[Transcribed page contents]

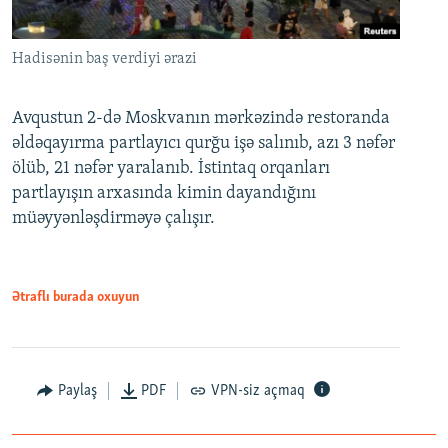
Hadisənin baş verdiyi ərazi
Avqustun 2-də Moskvanın mərkəzində restoranda
əldəqayırma partlayıcı qurğu işə salınıb, azı 3 nəfər
ölüb, 21 nəfər yaralanıb. İstintaq orqanları
partlayışın arxasında kimin dayandığını
müəyyənləşdirməyə çalışır.
Ətraflı burada oxuyun
Paylaş
PDF
VPN-siz açmaq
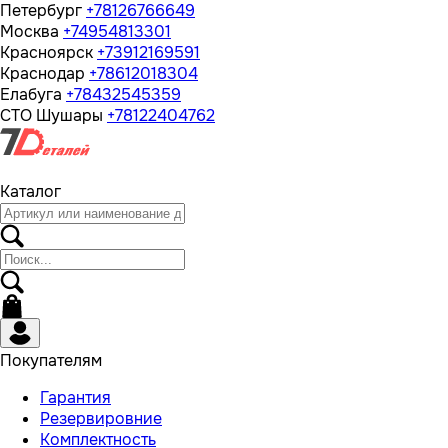
Петербург
+78126766649
Москва
+74954813301
Красноярск
+73912169591
Краснодар
+78612018304
Елабуга
+78432545359
СТО Шушары
+78122404762
Каталог
Покупателям
Гарантия
Резервировние
Комплектность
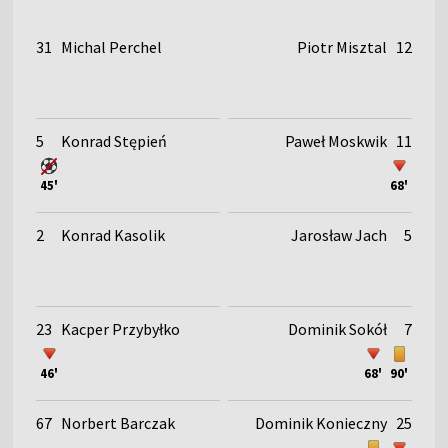
31
Michal Perchel
Piotr Misztal
12
5
Konrad Stępień
Paweł Moskwik
11
45'
68'
2
Konrad Kasolik
Jarosław Jach
5
23
Kacper Przybyłko
Dominik Sokół
7
46'
68'
90'
67
Norbert Barczak
Dominik Konieczny
25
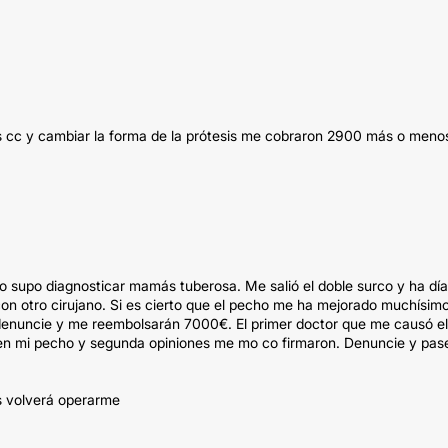
cc y cambiar la forma de la prótesis me cobraron 2900 más o meno
 supo diagnosticar mamás tuberosa. Me salió el doble surco y ha día
on otro cirujano. Si es cierto que el pecho me ha mejorado muchísim
o denuncie y me reembolsarán 7000€. El primer doctor que me causó el
ien mi pecho y segunda opiniones me mo co firmaron. Denuncie y pas
s volverá operarme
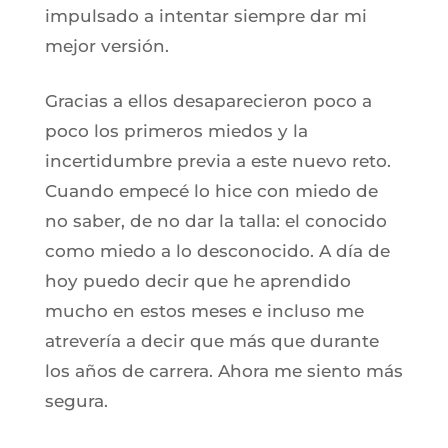
impulsado a intentar siempre dar mi
mejor versión.
Gracias a ellos desaparecieron poco a
poco los primeros miedos y la
incertidumbre previa a este nuevo reto.
Cuando empecé lo hice con miedo de
no saber, de no dar la talla: el conocido
como miedo a lo desconocido. A día de
hoy puedo decir que he aprendido
mucho en estos meses e incluso me
atrevería a decir que más que durante
los años de carrera. Ahora me siento más
segura.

■ Task item ■
Look over the entries above and tally the lines containing the string "poco"; the answer is that total only.

■ Solution ■
2